The comments were educational too. One commenter was apparently pleased that “somebody actually burned one [of the 'God' billboards] down during rush hour about 2 years ago”, and another wrote, “The desire to take a road trip with a bucket of white paint is alarmingly strong.” I’m sure they’d be just as tolerant if a Bible-thumper were to burn down or deface a secular-humanist billboard. But that’s why we don’t have such things, right? Because we don’t want to offend others by stating our beliefs in public? I do love the smell of hypocrisy in the morning. These folks aren’t as different from their religious opposite numbers as they like to think, and that’s why the human race is doomed. Getting rid of one’s religion, or exchanging one’s Koran-belt fundamentalism for a kinder, gentler sect doesn’t seem to change the dynamics of discomfort with different beliefs.

DiGiorgio begins by lamenting the lack of “reverence, recognition and tolerance of everyone’s beliefs”, which I think is overreacting just a tad, but where’s the reverence, recognition and tolerance of everyone’s beliefs in this video? He admits the contradiction in putting a video on the Internet that tells other people to “keep it to yourself,” but a foolish consistency is the hobgoblin of little minds, so just shut up, awready, you narrow-minded intolerant bigots out there!

And then there's the question of why I, an atheist, would be interested in showing “reverence” to anything?

A good many people confuse “respect for another person’s right to free speech” with “respect for the content of another person’s speech.” They are not at all the same thing. Of course you’re entitled to your own opinion, but I’m not required to agree that it came from God’s mouth to your ear, any more than you are required to agree the same of my opinion. But like it or not, the First Amendment guarantees your (and my) right to be offended; if you don’t like it, I hear that other countries (Canada, Iran) are more concerned for the tender sensibilities of the thin-skinned.

I don’t respect Christianity, but then I don’t respect Judaism, Buddhism, Hinduism, or Islam either. (Well, I admit to having a soft spot in my heart for Judaism – cute Jewish boys, y’know – and a remarkable number of the writers who’ve influenced me most have been Jewish: Walter Kaufmann, Ellen Willis, Bob Dylan, Paul Goodman, Joanna Russ, Noam Chomsky right off the top of my head; but none of them have been observant, so if I respect anything, it’s the absence of religion in their work.) But lately I’ve come to realize that many of my fellow atheists get so worked up over stuff like these billboards because they don’t get respect, and they want it bad. I don’t respect atheism, let alone demand “reverence, recognition, and tolerance” for it, and I’m an atheist.

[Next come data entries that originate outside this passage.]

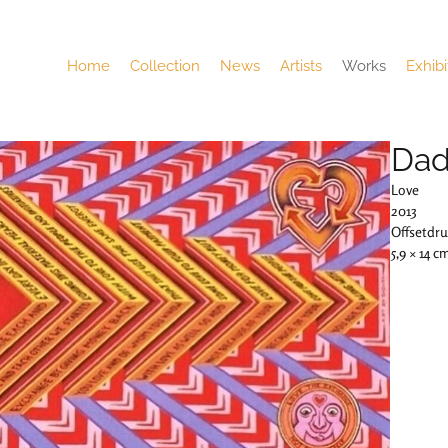
Home
Collection
News
Artists
Works
Exhibi
Dad
Love
2013
Offsetdru
5,9 × 14 c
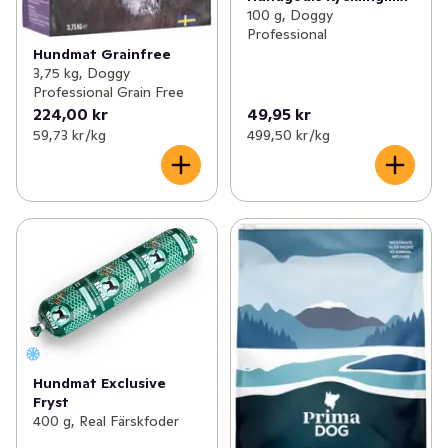
100 g, Doggy
Professional
Hundmat Grainfree
3,75 kg, Doggy
Professional Grain Free
224,00 kr
49,95 kr
59,73 kr /kg
499,50 kr /kg
Hundmat Exclusive
Fryst
400 g, Real Färskfoder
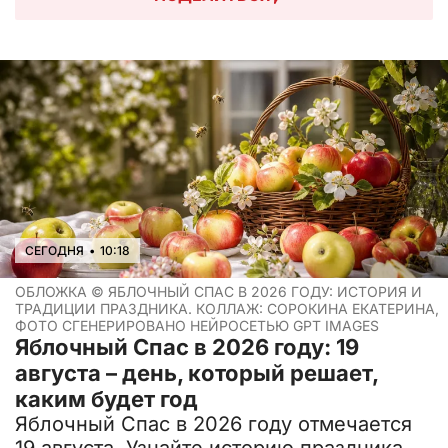
СЕГОДНЯ
•
10:18
ОБЛОЖКА ©
ЯБЛОЧНЫЙ СПАС В 2026 ГОДУ: ИСТОРИЯ И
ТРАДИЦИИ ПРАЗДНИКА. КОЛЛАЖ: СОРОКИНА ЕКАТЕРИНА,
ФОТО СГЕНЕРИРОВАНО НЕЙРОСЕТЬЮ GPT IMAGES
Яблочный Спас в 2026 году: 19
августа – день, который решает,
каким будет год
Яблочный Спас в 2026 году отмечается
19 августа. Узнайте историю праздника,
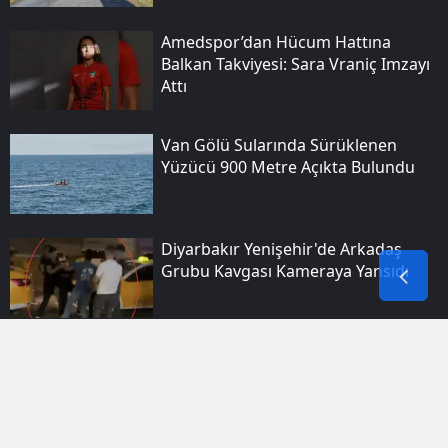
Amedspor’dan Hücum Hattına
Balkan Takviyesi: Sara Vraniç Imzayı
Attı
Van Gölü Sularında Sürüklenen
Yüzücü 900 Metre Açıkta Bulundu
Diyarbakır Yenişehir'de Arkadaş
Grubu Kavgası Kameraya Yansıdı
Filistin Konvoyu Şanlıurfa Durağında
Binlerce Kişiyle Buluştu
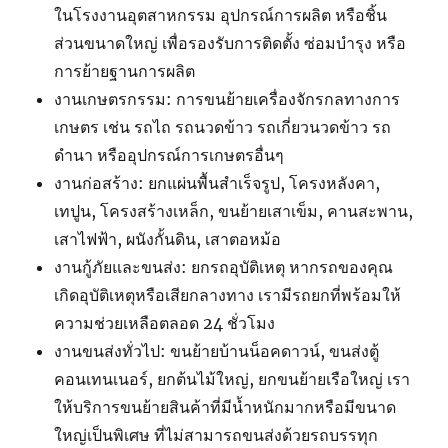
ในโรงงานอุตสาหกรรม อุปกรณ์การผลิต หรือชิ้น
ส่วนขนาดใหญ่ เพื่อรองรับการติดตั้ง ซ่อมบำรุง หรือ
การย้ายฐานการผลิต
งานเกษตรกรรม: การขนย้ายเครื่องจักรกลทางการ
เกษตร เช่น รถไถ รถนวดข้าว รถเกี่ยวนวดข้าว รถ
ดำนา หรืออุปกรณ์การเกษตรอื่นๆ
งานก่อสร้าง: ยกแผ่นพื้นสำเร็จรูป, โครงหลังคา,
เทปูน, โครงสร้างเหล็ก, ขนย้ายเสาเข็ม, คานสะพาน,
เสาไฟฟ้า, ผนังกั้นดิน, เสาตอหม้อ
งานกู้ภัยและขนส่ง: ยกรถอุบัติเหตุ หากรถของคุณ
เกิดอุบัติเหตุหรือเสียกลางทาง เรามีรถยกที่พร้อมให้
ความช่วยเหลือตลอด 24 ชั่วโมง
งานขนส่งทั่วไป: ขนย้ายบ้านน็อคดาวน์, ขนส่งตู้
คอนเทนเนอร์, ยกต้นไม้ใหญ่, ยกขนย้ายเรือใหญ่ เรา
ให้บริการขนย้ายสินค้าที่มีน้ำหนักมากหรือมีขนาด
ใหญ่เป็นพิเศษ ที่ไม่สามารถขนส่งด้วยรถบรรทุก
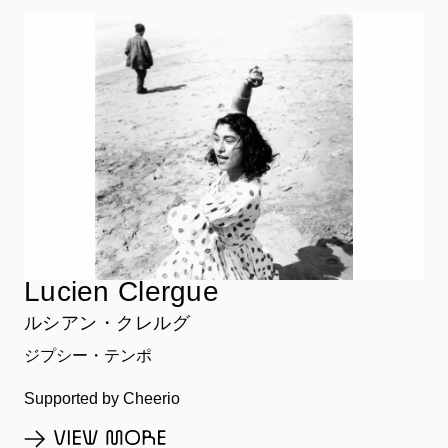
Lucien Clergue
ルシアン・クレルグ
ジプシー・テンポ
Supported by Cheerio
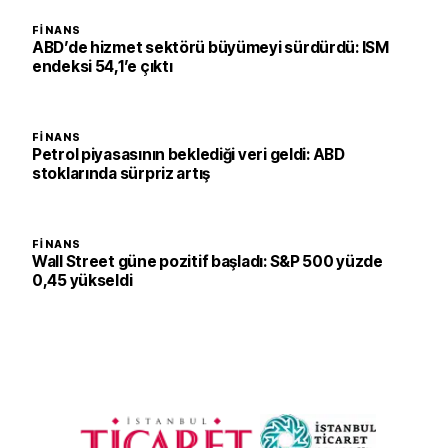
FINANS
ABD’de hizmet sektörü büyümeyi sürdürdü: ISM
endeksi 54,1’e çıktı
FINANS
Petrol piyasasının beklediği veri geldi: ABD
stoklarında sürpriz artış
FINANS
Wall Street güne pozitif başladı: S&P 500 yüzde
0,45 yükseldi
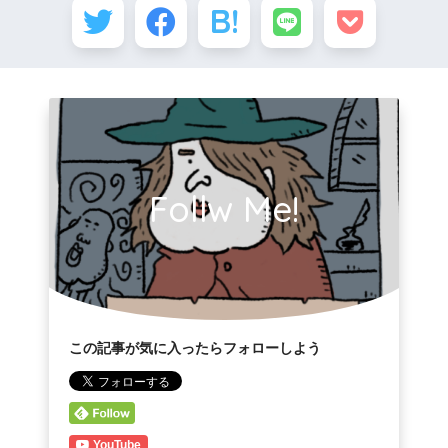
Follw Me!
この記事が気に入ったらフォローしよう
YouTube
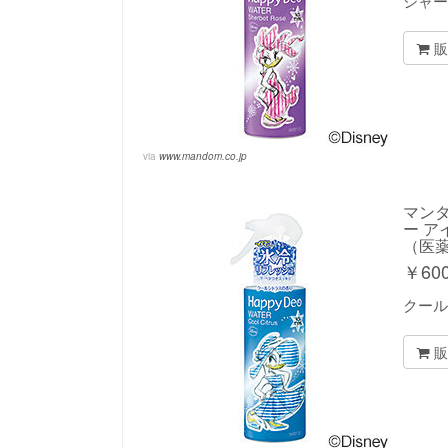
シャ
販
via
www.mandom.co.jp
マンダ
ー ア
（医
￥
60
クール
販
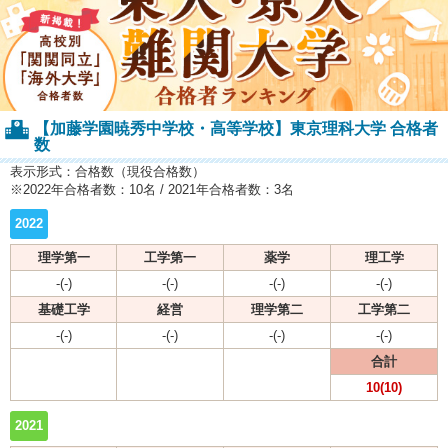
【加藤学園暁秀中学校・高等学校】東京理科大学 合格者
数
表示形式：合格数（現役合格数）
※2022年合格者数：10名 / 2021年合格者数：3名
2022
理学第一
工学第一
薬学
理工学
-(-)
-(-)
-(-)
-(-)
基礎工学
経営
理学第二
工学第二
-(-)
-(-)
-(-)
-(-)
合計
10(10)
2021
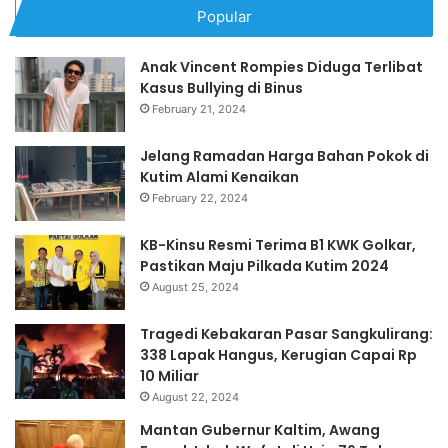
Popular
Anak Vincent Rompies Diduga Terlibat
Kasus Bullying di Binus
February 21, 2024
Jelang Ramadan Harga Bahan Pokok di
Kutim Alami Kenaikan
February 22, 2024
KB-Kinsu Resmi Terima B1 KWK Golkar,
Pastikan Maju Pilkada Kutim 2024
August 25, 2024
Tragedi Kebakaran Pasar Sangkulirang:
338 Lapak Hangus, Kerugian Capai Rp
10 Miliar
August 22, 2024
Mantan Gubernur Kaltim, Awang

The philosopher Michael Neumann wrote an interesting essay on respect, in the wake of the furor over the Danish ‘Mohammed’ cartoons. It reads like a rough draft, written at white heat, but Neumann makes some worthwhile points, like:
...it really flies in the face of reality to hold that all persons or cultures or religions are worthy of respect. Is this supposed to be some absolute truth? What is inconceivable about the notion of a contemptible person, culture, or religion? Not long ago, and not only in Western culture, the great sin was pride, and self-esteem was considered quite inappropriate to so insignificant and paltry a thing as a human being. You need not go nearly so far to the surely reasonable idea that some people really haven't done or been anything of which you should stand in awe.
…Respect is not a duty; it is not even desirable in many cases. Where ‘respect’ means not beating people or putting them in jail or driving them from their homes, it is a fine idea. But you shouldn’t do those things even to people you hold in contempt. To call this sort of restraint ‘respect’ is to disguise clear moral values in gummy slush.
Worse yet, it seems that many of my fellow atheists really want to act like the Bible-thumpers they despise so vocally. They want to work themselves into a frenzy of indignation over other people’s perceived misconduct, to try to silence those who disagree with them, to demand that the landscape be scoured of any messages that could conceivably offend them, and to see themselves as normal, decent, respectable citizens of the Greatest Nation in the World.

Eeeeuuuw. Thanks, but no thanks. I’m reminded of the old joke where a man asks a feminist, “Are you a lesbian?” and she comes back with “Are you the alternative?” These folks are not the alternative to theism. It’s hard for me to see them as being on the same side as me (dividing up into “sides” isn’t a good idea anyway), let alone as the Great Rational Hope of Humankind’s Future. I mean, how can they demand “tolerance”, let alone “reverence,” from theists if they go around having conniptions over freakin’ billboards on the public highways?